Tiempo de ley y gobierno
Róger Mendieta A.*
Señala El Príncipe que hay tres tipos de hombres: los que descubren las cosas por sí mimos, los que aprenden fácilmente las que les son enseñadas, y quienes ni por sí mismo ni con ayuda ajena son capaces de comprender nada. Parece representar a estos últimos el actual presidente de la Asamblea Nacional, doctor Arnoldo Alemán.
Hace apenas algunos meses, el doctor Alemán, siendo Presidente de la República, firmó un pacto con los llamados sandinistas ortodoxos de la Asamblea Nacional, representados por consistente representación en cuanto al número de votos. Este pacto que inicialmente tuvo efectos solidarios, se reflejó puntualmente en ampliación de actores en Corte Suprema de Justicia, Consejo Supremo Electoral y Contraloría General de la República.
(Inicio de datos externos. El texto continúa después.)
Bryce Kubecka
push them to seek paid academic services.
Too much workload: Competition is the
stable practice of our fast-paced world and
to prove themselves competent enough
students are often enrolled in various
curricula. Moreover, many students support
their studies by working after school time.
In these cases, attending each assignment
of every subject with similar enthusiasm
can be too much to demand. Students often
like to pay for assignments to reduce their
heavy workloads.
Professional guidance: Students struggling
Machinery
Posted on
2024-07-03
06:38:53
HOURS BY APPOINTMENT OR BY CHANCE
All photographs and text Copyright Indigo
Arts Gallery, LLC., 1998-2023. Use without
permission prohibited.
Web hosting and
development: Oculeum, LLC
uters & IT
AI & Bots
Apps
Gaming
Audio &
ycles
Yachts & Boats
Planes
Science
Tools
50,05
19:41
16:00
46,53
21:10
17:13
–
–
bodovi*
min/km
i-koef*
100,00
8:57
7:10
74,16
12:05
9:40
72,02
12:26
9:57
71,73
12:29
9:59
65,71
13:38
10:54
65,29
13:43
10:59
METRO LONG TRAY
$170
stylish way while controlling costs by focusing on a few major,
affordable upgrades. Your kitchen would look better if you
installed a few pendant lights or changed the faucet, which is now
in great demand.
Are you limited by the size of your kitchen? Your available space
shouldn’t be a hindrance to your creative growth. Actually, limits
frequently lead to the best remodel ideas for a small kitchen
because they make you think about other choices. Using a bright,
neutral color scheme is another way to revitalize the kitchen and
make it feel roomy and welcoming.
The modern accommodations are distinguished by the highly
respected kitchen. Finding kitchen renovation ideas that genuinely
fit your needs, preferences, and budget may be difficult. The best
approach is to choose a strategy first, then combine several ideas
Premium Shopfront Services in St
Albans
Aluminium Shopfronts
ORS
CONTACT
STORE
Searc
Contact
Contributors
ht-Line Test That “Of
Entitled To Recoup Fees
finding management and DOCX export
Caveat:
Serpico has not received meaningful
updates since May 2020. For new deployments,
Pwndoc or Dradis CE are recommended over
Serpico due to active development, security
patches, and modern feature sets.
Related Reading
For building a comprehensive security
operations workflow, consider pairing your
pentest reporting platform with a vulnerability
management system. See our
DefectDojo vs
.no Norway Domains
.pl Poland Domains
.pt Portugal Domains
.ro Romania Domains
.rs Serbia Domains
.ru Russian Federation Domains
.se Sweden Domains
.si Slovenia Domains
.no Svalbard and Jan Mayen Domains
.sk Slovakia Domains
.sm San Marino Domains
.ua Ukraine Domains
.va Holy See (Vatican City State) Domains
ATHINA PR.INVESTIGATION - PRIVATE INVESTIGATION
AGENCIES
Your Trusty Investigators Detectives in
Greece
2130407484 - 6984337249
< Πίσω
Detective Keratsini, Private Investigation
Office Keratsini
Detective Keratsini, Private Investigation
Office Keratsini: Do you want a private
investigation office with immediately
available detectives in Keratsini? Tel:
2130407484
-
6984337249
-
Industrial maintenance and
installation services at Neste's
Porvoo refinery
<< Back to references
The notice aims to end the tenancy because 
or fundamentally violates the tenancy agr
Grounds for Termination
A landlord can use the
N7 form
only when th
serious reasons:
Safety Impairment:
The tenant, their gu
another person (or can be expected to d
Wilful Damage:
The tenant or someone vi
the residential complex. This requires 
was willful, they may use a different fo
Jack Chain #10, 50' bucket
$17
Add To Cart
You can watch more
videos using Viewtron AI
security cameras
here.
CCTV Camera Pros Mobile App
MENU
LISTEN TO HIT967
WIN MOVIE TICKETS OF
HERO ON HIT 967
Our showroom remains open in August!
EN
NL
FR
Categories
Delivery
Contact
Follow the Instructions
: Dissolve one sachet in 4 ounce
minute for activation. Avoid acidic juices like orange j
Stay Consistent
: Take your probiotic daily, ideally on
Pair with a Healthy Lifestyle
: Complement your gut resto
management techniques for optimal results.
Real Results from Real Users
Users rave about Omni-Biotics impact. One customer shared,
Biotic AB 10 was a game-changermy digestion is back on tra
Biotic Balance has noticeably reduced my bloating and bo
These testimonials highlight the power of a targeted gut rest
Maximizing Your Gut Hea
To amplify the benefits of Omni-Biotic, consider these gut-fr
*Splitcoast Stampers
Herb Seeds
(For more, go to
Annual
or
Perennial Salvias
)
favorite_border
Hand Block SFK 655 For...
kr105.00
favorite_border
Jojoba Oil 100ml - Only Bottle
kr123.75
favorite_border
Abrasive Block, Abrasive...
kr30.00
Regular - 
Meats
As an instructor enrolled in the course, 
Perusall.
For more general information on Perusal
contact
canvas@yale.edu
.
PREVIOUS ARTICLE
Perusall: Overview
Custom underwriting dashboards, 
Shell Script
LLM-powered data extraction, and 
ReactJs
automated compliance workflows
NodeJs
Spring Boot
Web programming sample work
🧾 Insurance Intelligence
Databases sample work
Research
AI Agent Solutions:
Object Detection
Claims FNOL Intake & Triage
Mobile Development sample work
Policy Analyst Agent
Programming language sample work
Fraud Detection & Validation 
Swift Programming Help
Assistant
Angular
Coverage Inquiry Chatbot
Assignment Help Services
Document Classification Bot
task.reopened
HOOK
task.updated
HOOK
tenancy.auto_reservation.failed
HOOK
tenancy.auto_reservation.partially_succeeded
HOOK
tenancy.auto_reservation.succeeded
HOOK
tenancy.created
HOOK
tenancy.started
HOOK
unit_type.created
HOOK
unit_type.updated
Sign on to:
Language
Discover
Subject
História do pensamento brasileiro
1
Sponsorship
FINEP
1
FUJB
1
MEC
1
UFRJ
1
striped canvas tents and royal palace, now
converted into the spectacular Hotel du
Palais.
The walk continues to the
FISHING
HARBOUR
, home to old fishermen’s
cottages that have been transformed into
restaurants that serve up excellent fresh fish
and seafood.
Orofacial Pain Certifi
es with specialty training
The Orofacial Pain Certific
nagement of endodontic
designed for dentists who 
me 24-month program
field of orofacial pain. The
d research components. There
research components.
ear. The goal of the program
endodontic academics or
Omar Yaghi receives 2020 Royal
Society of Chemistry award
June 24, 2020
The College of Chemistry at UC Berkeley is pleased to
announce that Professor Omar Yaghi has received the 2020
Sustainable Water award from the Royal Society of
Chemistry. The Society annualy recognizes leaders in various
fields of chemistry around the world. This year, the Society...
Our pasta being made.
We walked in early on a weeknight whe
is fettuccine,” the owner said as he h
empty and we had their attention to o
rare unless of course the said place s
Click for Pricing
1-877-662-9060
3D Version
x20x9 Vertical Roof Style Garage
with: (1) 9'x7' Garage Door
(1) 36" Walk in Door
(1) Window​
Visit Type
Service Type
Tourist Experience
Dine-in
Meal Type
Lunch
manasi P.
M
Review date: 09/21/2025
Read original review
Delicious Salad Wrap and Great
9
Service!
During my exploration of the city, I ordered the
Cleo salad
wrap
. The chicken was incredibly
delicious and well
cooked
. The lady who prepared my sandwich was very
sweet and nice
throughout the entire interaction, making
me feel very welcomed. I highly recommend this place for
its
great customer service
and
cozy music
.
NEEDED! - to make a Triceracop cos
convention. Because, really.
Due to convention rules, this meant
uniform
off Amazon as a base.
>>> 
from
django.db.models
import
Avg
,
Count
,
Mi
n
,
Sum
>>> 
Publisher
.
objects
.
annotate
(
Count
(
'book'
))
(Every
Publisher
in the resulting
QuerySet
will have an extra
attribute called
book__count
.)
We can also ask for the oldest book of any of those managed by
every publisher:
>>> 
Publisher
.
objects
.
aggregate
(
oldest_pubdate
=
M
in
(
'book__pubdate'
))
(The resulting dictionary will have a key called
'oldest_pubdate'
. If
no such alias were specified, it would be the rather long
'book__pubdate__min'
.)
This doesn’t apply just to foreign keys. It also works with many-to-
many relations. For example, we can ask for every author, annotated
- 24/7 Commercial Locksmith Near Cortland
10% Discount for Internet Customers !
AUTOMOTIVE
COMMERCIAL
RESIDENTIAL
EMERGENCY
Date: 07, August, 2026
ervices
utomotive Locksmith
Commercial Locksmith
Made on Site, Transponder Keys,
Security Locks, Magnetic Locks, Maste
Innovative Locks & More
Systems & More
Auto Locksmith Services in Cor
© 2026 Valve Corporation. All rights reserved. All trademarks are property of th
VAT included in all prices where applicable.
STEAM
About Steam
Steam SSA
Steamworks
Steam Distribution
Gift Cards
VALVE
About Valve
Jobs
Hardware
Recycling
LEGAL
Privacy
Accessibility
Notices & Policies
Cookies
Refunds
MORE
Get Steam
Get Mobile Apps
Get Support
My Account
El pacto que inicialmente obtuvo favor de políticos acomodados y frugalidad de yoquepierdistas sólo fue insensatez de un hombre, quien pensó que los límites de la libertad tendrían como límite sus locuras.
¿A quién le ocurre pensar que al maquiavelo sandinista se le haya dispuesto pactar para negarse a sí mismo, suicidarse como partido? Sólo quizás, a quienes no ven más allá de sus propias pestañas, y pierden el tiempo de gobernar enredados en la burda telaraña de una madeja de complacidos enterradores políticos.
¿Cuántos días en cinco años de gobierno logró el doctor Alemán, para que aún tuviera tiempo de urdir el laberinto de corrupción, en que como cauce desbordado que todo invade, arrastró la deshuesada economía del país, sus casi irrecuperables recursos y la tragedia social del pueblo reflejada en angustiantes rostros de cadáveres?.
Hablando en pasta, el festín con lo que no es nuestro es siempre desgracia moral que no puede justificarse. Pero robar al Estado tiene connotación de pecado grave, de ofensa social, tragedia colectiva siempre, fundamentalmente por tratarse de robo y despilfarro de los bienes vitales de un país empobrecido por el abandono como es el caso de Nicaragua. Como nicaragüense, me siento robado: lo que pago en impuestos directos o indirectos ha ido a parar al bolso de los traficantes de tierras, de tiendas de abrigos y piedras preciosas, burdeles y hoteles de muchos sitios del mundo. Me niego a esto. Y esta es la principal motivación para buscar, para alimentar un cambio en el rumbo de la nave del Estado.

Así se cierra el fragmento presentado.